First, profound changes are taking place in the educative process that primarily impact our teachers— those who are that first line of “servers” for students. Those profound changes come in the form of the technology that is driving innovation, changing the way that students think and, as a result, changing the way that teachers teach.
Digital literacy has become the norm in our nation’s schools. As a result, teachers are beginning to take a different approach to education in order to accommodate the needs of 21st century students. They’re integrating technology into instruction by encouraging students to use computers for research or work with adaptive learning (Google it!) technology to grasp new concepts.
Clearly, technology isn’t just helping students evolve – it’s also changing the role of our teachers in the classroom. To be an excellent teacher now, one has to have mastered certain skills that educators in the past never even had to consider. Here are some examples: 1) instead of telling students what they need to know, they now allow students to question what they are learning and to think critically, allowing for more direct interaction with students; 2) teachers now must also be willing to collaborate with students in ways they haven’t before, giving them more one-on-one attention and encouraging them to actively engage in the learning process; 3) teachers have to adapt to a totally new perspective on learning, recognizing that 21st century education is not one-size-fits-all, but having the ability to tweak curricula, change lesson plans or open up discussions depending upon the needs and interests of students is essential in the learning process, rather than wholly separate entities; and finally 4) teachers now need to be facilitators of learning, helping students discover knowledge on their own, rather than simply imparting it and placing students in an active role that keeps them engaged and interested in a world that is rapidly changing.

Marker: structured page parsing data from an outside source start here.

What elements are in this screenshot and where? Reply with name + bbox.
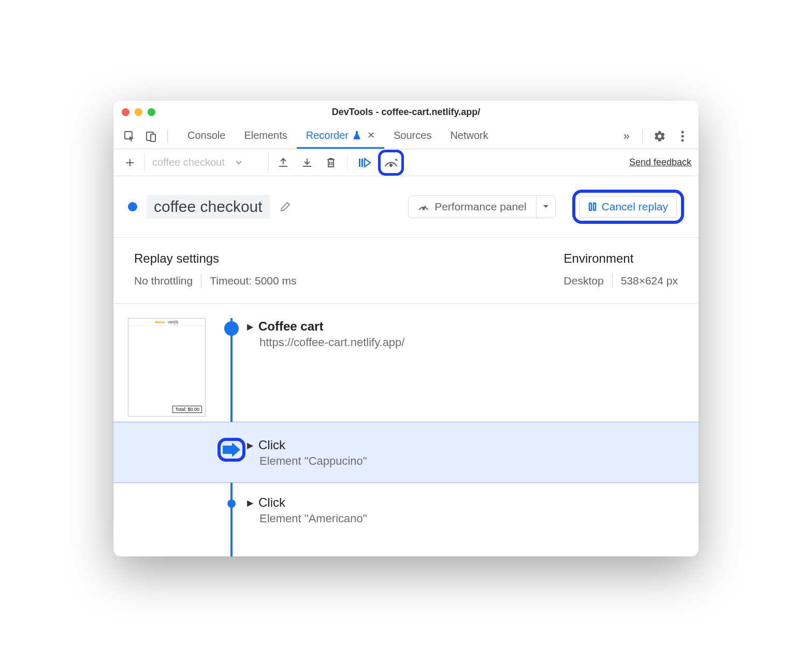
edit-title-icon[interactable]	[279, 201, 292, 213]
svg-point-3	[682, 131, 684, 133]
replay-speed-icon[interactable]	[383, 157, 399, 168]
tabstrip-divider	[642, 130, 643, 143]
window-titlebar: DevTools - coffee-cart.netlify.app/	[113, 101, 699, 123]
timeout-value[interactable]: Timeout: 5000 ms	[210, 275, 296, 287]
svg-rect-10	[589, 203, 591, 210]
thumb-chip: menu	[155, 320, 165, 324]
step-row[interactable]: menucart(0) Total: $0.00 ▶ Coffee cart h…	[113, 304, 699, 422]
svg-rect-2	[151, 134, 155, 141]
close-window-button[interactable]	[122, 108, 129, 116]
step-play-icon[interactable]	[355, 153, 374, 172]
tab-elements[interactable]: Elements	[235, 123, 296, 149]
step-subtitle: Element "Cappucino"	[259, 454, 367, 468]
window-title: DevTools - coffee-cart.netlify.app/	[113, 107, 699, 118]
recorder-toolbar: coffee checkout Send feedback	[113, 149, 699, 176]
throttling-value[interactable]: No throttling	[134, 275, 193, 287]
disclosure-triangle-icon[interactable]: ▶	[247, 322, 253, 332]
timeline-pending-node	[227, 499, 236, 508]
delete-icon[interactable]	[322, 153, 340, 172]
timeline-start-node	[224, 321, 239, 336]
replay-settings-heading: Replay settings	[134, 251, 533, 266]
settings-divider	[201, 274, 201, 288]
thumb-footer: Total: $0.00	[172, 406, 202, 413]
svg-rect-6	[359, 159, 360, 167]
devtools-tabstrip: Console Elements Recorder ✕ Sources Netw…	[113, 123, 699, 149]
more-tabs-button[interactable]: »	[619, 130, 634, 143]
performance-panel-label: Performance panel	[434, 201, 526, 213]
viewport-value: 538×624 px	[621, 275, 678, 287]
devtools-window: DevTools - coffee-cart.netlify.app/ Cons…	[113, 101, 699, 556]
export-icon[interactable]	[274, 153, 293, 172]
svg-point-5	[682, 139, 684, 141]
svg-rect-11	[593, 203, 596, 210]
new-recording-icon[interactable]	[121, 153, 139, 172]
tab-sources[interactable]: Sources	[384, 123, 441, 149]
kebab-menu-icon[interactable]	[674, 127, 691, 145]
replay-speed-highlight	[378, 150, 404, 176]
current-step-arrow-icon	[223, 443, 240, 456]
disclosure-triangle-icon[interactable]: ▶	[247, 440, 253, 450]
environment-heading: Environment	[564, 251, 678, 266]
window-controls	[122, 108, 155, 116]
cancel-replay-button[interactable]: Cancel replay	[579, 196, 677, 218]
page-thumbnail: menucart(0) Total: $0.00	[128, 318, 206, 417]
flask-icon	[353, 131, 361, 140]
tab-console[interactable]: Console	[178, 123, 235, 149]
settings-divider	[612, 274, 613, 288]
step-subtitle: Element "Americano"	[259, 512, 367, 525]
device-value: Desktop	[564, 275, 604, 287]
step-title: Click	[258, 495, 285, 510]
tab-label: Elements	[244, 130, 287, 141]
svg-point-4	[682, 135, 684, 137]
maximize-window-button[interactable]	[148, 108, 155, 116]
tab-label: Recorder	[306, 130, 349, 141]
tab-label: Console	[187, 130, 225, 141]
cancel-replay-highlight: Cancel replay	[572, 190, 684, 224]
step-subtitle: https://coffee-cart.netlify.app/	[259, 336, 404, 349]
replay-settings-section: Replay settings No throttling Timeout: 5…	[134, 251, 533, 288]
cancel-replay-label: Cancel replay	[602, 201, 668, 213]
performance-panel-button[interactable]: Performance panel	[409, 201, 535, 213]
step-title: Coffee cart	[258, 319, 323, 334]
step-row-current[interactable]: ▶ Click Element "Cappucino"	[113, 422, 699, 483]
disclosure-triangle-icon[interactable]: ▶	[247, 498, 253, 508]
performance-panel-select: Performance panel	[408, 195, 555, 218]
step-row[interactable]: ▶ Click Element "Americano"	[113, 483, 699, 535]
tab-label: Sources	[394, 130, 431, 141]
recording-status-dot	[128, 202, 137, 211]
thumb-chip: cart(0)	[168, 320, 178, 324]
settings-row: Replay settings No throttling Timeout: 5…	[113, 238, 699, 304]
toolbar-divider	[347, 155, 348, 170]
svg-point-8	[390, 164, 392, 166]
recording-title[interactable]: coffee checkout	[147, 195, 270, 219]
send-feedback-link[interactable]: Send feedback	[629, 157, 691, 168]
performance-panel-dropdown[interactable]	[536, 196, 555, 218]
minimize-window-button[interactable]	[135, 108, 142, 116]
recording-select-dropdown[interactable]: coffee checkout	[144, 153, 269, 172]
panel-tabs: Console Elements Recorder ✕ Sources Netw…	[178, 123, 498, 149]
settings-gear-icon[interactable]	[651, 127, 669, 145]
tab-network[interactable]: Network	[441, 123, 497, 149]
gauge-icon	[418, 202, 429, 212]
tabstrip-divider	[167, 130, 168, 143]
inspect-element-icon[interactable]	[121, 127, 138, 145]
steps-panel: menucart(0) Total: $0.00 ▶ Coffee cart h…	[113, 304, 699, 556]
current-step-highlight	[218, 438, 245, 462]
step-title: Click	[258, 438, 285, 452]
chevron-down-icon	[235, 160, 242, 165]
recording-select-value: coffee checkout	[152, 156, 225, 168]
tab-label: Network	[450, 130, 488, 141]
svg-rect-7	[361, 159, 363, 167]
tab-recorder[interactable]: Recorder ✕	[297, 123, 384, 149]
close-tab-icon[interactable]: ✕	[367, 130, 375, 141]
import-icon[interactable]	[298, 153, 316, 172]
recording-header: coffee checkout Performance panel Cancel…	[113, 176, 699, 238]
environment-section: Environment Desktop 538×624 px	[564, 251, 678, 288]
toggle-device-toolbar-icon[interactable]	[142, 127, 160, 145]
pause-icon	[588, 202, 597, 211]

Consequently, the results of a recent 2013 published study based on data from 1992 through 2009 in Wisconsin (home to The Purple Tree) are a bit troublesome. The study showed the following: 1) during those years, there was a 7% increase in students and a 30% increase in administrators and other non- teaching staff; 2) if the number of administrators and non-teaching staff (47,196) had increased at the same level as students increased, the number would be 8348; if the number of administrators and non- teaching staff had increased at the same rate as students, it would have saved our state $333,931,797.00; had this same ratio been consistent during these years, each classroom would have saved $9555 annually and each teacher could have received an annual raise of $5622. Sometimes it is important to question our priorities. (Please see link for a complete summary: http://www.edchoice.org/Research/Reports/The-School-Staffing-Surge–Decades-of-Employment- Growth-in-Americas-Public-Schools–Part-2.aspx)
We keep thinking. “Whew! That’s difficult work teachers have to do with very limited staffing!” Please, please commend your child’s (children’s) teacher(s) as they work hard to prepare the next generation of a world still in the making. Thank you, teachers!